You should see the following output:

```javascript
[
  {'type': 'Occupation', 'tokens': 'chef de cuisine', 'retrieved': ['chef de cuisine', 'chef de marque', 'chef mécanicien', 'chef cuisinier/cheffe cuisinière', 'chef de train']}, 
  {'type': 'Skill', 'tokens': 'planifier les menus', 'retrieved': ['planifier les menus', 'présenter des menus', 'établir les menus des patients', 'préparer des plannings', 'préparer des plats préparés']}
]
```

### Running the evaluation tests

Load the `Evaluator` class and print the results:

```python
from inference.evaluator import Evaluator

results = Evaluator(entity_type='Skill', entity_model='tabiya/roberta-base-job-ner', similarity_model='all-MiniLM-L6-v2', crf=False, evaluation_mode=True)
print(results.output)
```

This class inherits from the `EntityLinker`, with the main difference being the `'entity_type'` flag.

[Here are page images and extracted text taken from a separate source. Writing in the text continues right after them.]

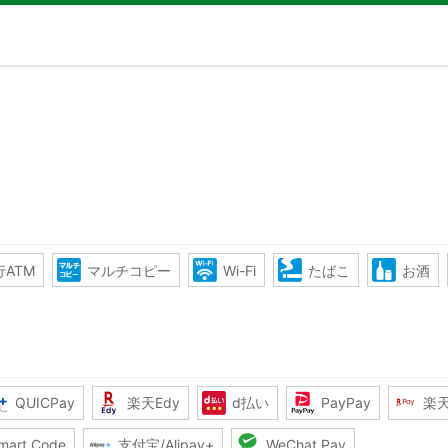
ATM
マルチコピー
Wi-Fi
たばこ
お酒
QUICPay
楽天Edy
d払い
PayPay
楽
mart Code
支付宝/Alipay+
WeChat Pay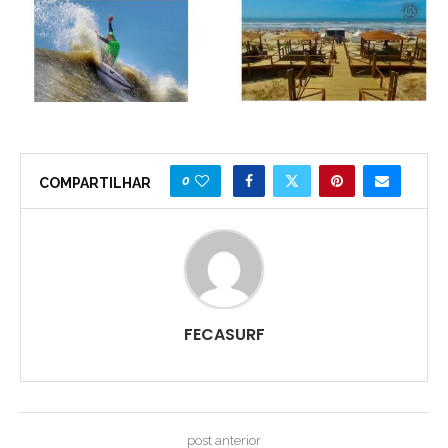
0
COMPARTILHAR
FECASURF
post anterior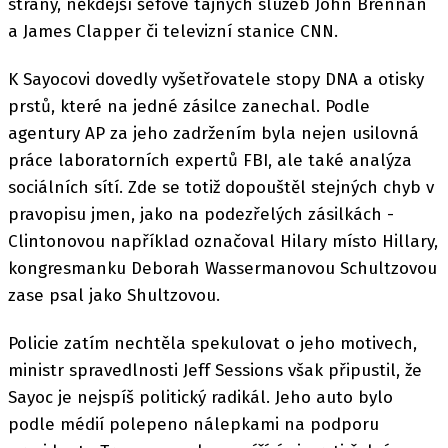
strany, někdejší šéfové tajných služeb John Brennan
a James Clapper či televizní stanice CNN.
K Sayocovi dovedly vyšetřovatele stopy DNA a otisky
prstů, které na jedné zásilce zanechal. Podle
agentury AP za jeho zadržením byla nejen usilovná
práce laboratorních expertů FBI, ale také analýza
sociálních sítí. Zde se totiž dopouštěl stejných chyb v
pravopisu jmen, jako na podezřelých zásilkách -
Clintonovou například označoval Hilary místo Hillary,
kongresmanku Deborah Wassermanovou Schultzovou
zase psal jako Shultzovou.
Policie zatím nechtěla spekulovat o jeho motivech,
ministr spravedlnosti Jeff Sessions však připustil, že
Sayoc je nejspíš politický radikál. Jeho auto bylo
podle médií polepeno nálepkami na podporu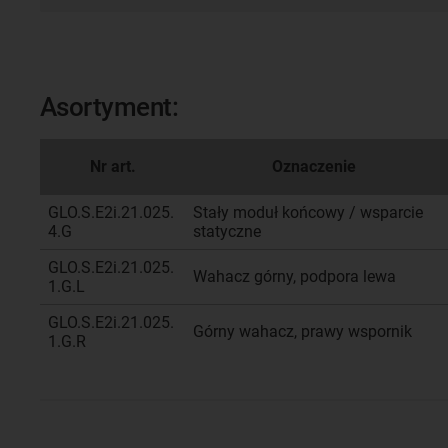
Asortyment:
Nr art.
Oznaczenie
GLO.S.E2i.21.025.
Stały moduł końcowy / wsparcie
4.G
statyczne
GLO.S.E2i.21.025.
Wahacz górny, podpora lewa
1.G.L
GLO.S.E2i.21.025.
Górny wahacz, prawy wspornik
1.G.R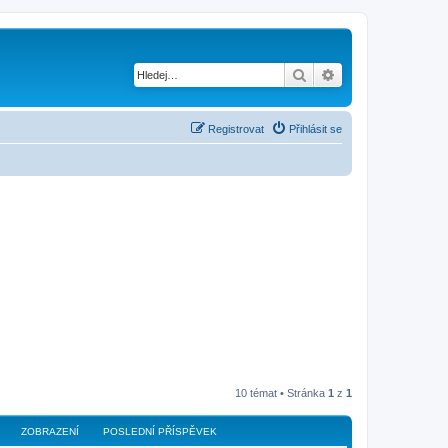
Hledat
Pokročilé hledání
Registrovat
Přihlásit se
10 témat • Stránka
1
z
1
ZOBRAZENÍ
POSLEDNÍ PŘÍSPĚVEK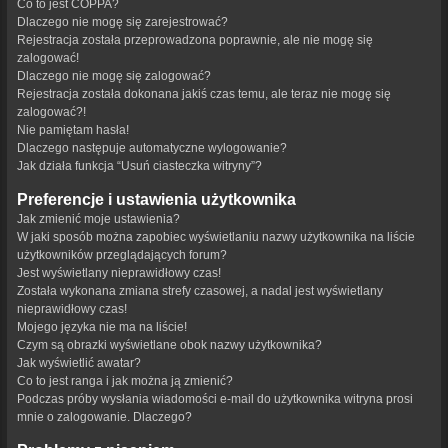
Co to jest COPPA?
Dlaczego nie mogę się zarejestrować?
Rejestracja została przeprowadzona poprawnie, ale nie mogę się
zalogować!
Dlaczego nie mogę się zalogować?
Rejestracja została dokonana jakiś czas temu, ale teraz nie mogę się
zalogować?!
Nie pamiętam hasła!
Dlaczego następuje automatyczne wylogowanie?
Jak działa funkcja “Usuń ciasteczka witryny”?
Preferencje i ustawienia użytkownika
Jak zmienić moje ustawienia?
W jaki sposób można zapobiec wyświetlaniu nazwy użytkownika na liście
użytkowników przeglądających forum?
Jest wyświetlany nieprawidłowy czas!
Została wykonana zmiana strefy czasowej, a nadal jest wyświetlany
nieprawidłowy czas!
Mojego języka nie ma na liście!
Czym są obrazki wyświetlane obok nazwy użytkownika?
Jak wyświetlić awatar?
Co to jest ranga i jak można ją zmienić?
Podczas próby wysłania wiadomości e-mail do użytkownika witryna prosi
mnie o zalogowanie. Dlaczego?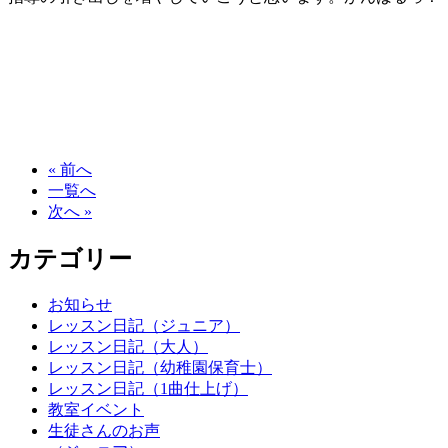
« 前へ
一覧へ
次へ »
カテゴリー
お知らせ
レッスン日記（ジュニア）
レッスン日記（大人）
レッスン日記（幼稚園保育士）
レッスン日記（1曲仕上げ）
教室イベント
生徒さんのお声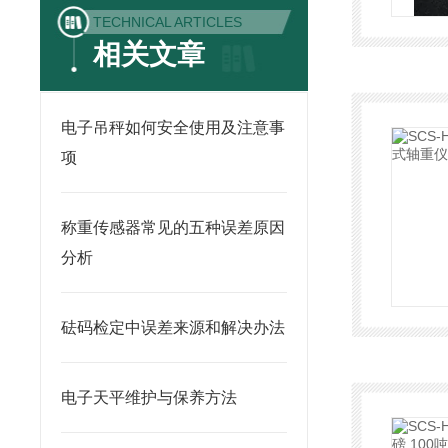
TECHNICAL ARTICLES
相关文章
电子吊秤如何安全使用及注意事
项
称重传感器常见的五种误差原因
分析
砝码检定中误差来源和解决办法
电子天平维护与保养方法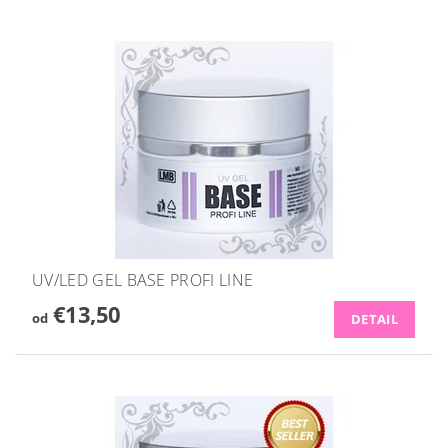
UV/LED GEL BASE PROFI LINE
€13,50
od
DETAIL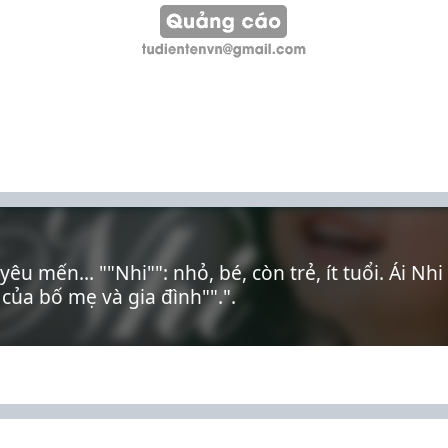
 yêu mến… ""Nhi"": nhỏ, bé, còn trẻ, ít tuổi. Ái Nh
 của bố mẹ và gia đình"".".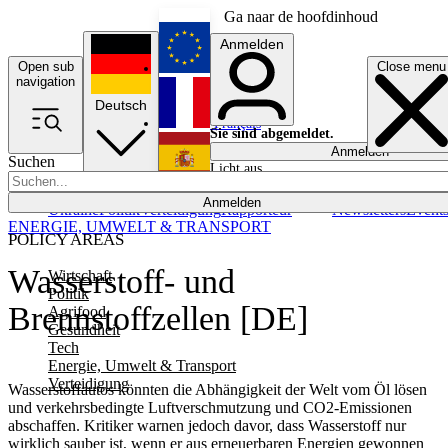
Ga naar de hoofdinhoud
Anmelden
Open sub
Close menu
English
navigation
Deutsch
Français
Sie sind abgemeldet.
Anmelden
Suchen
Licht aus
Español
Anmelden
Ukraine
Politik
Verteidigung
Rapporteur
Newsletters
Event
ENERGIE, UMWELT & TRANSPORT
POLICY AREAS
Wasserstoff- und
Wirtschaft
Politik
Brennstoffzellen [DE]
Agrifood
Gesundheit
Tech
Energie, Umwelt & Transport
Verteidigung
Wasserstoffautos könnten die Abhängigkeit der Welt vom Öl lösen
und verkehrsbedingte Luftverschmutzung und CO2-Emissionen
abschaffen. Kritiker warnen jedoch davor, dass Wasserstoff nur
wirklich sauber ist, wenn er aus erneuerbaren Energien gewonnen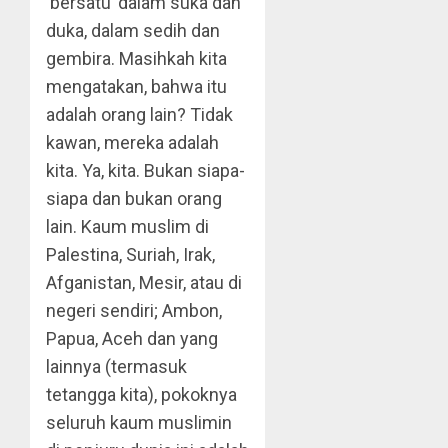
‘bersatu’ dalam suka dan
duka, dalam sedih dan
gembira. Masihkah kita
mengatakan, bahwa itu
adalah orang lain? Tidak
kawan, mereka adalah
kita. Ya, kita. Bukan siapa-
siapa dan bukan orang
lain. Kaum muslim di
Palestina, Suriah, Irak,
Afganistan, Mesir, atau di
negeri sendiri; Ambon,
Papua, Aceh dan yang
lainnya (termasuk
tetangga kita), pokoknya
seluruh kaum muslimin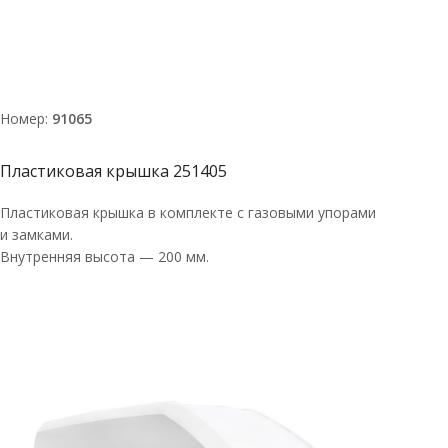
Номер:
91065
Пластиковая крышка 251405
Пластиковая крышка в комплекте с газовыми упорами
и замками.
Внутренняя высота — 200 мм.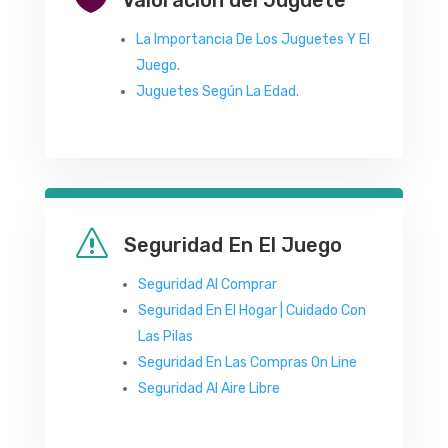
La Importancia De Los Juguetes Y El
Juego.
Juguetes Según La Edad.
s
Seguridad En El Juego
Seguridad Al Comprar
Seguridad En El Hogar | Cuidado Con
Las Pilas
Seguridad En Las Compras On Line
Seguridad Al Aire Libre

{% hint style="warning" %}
If you want to run evaluations on custom datasets, you will need to make modifications to the `_load_dataset` function, located on the `evaluation.py` file. Please refer to the original evaluation datasets as described [here](https://docs.tabiya.org/our-tech-stack/livelihoods-classifier/datasets). If you have any trouble, please open an issue on [GitHub](https://github.com/tabiya-tech/tabiya-livelihoods-classifier/issues).
{% endhint %}

### Minimum Hardware

* 4 GB CPU/GPU RAM

The code runs on GPU if available. Ensure your machine has CUDA installed if running on GPU.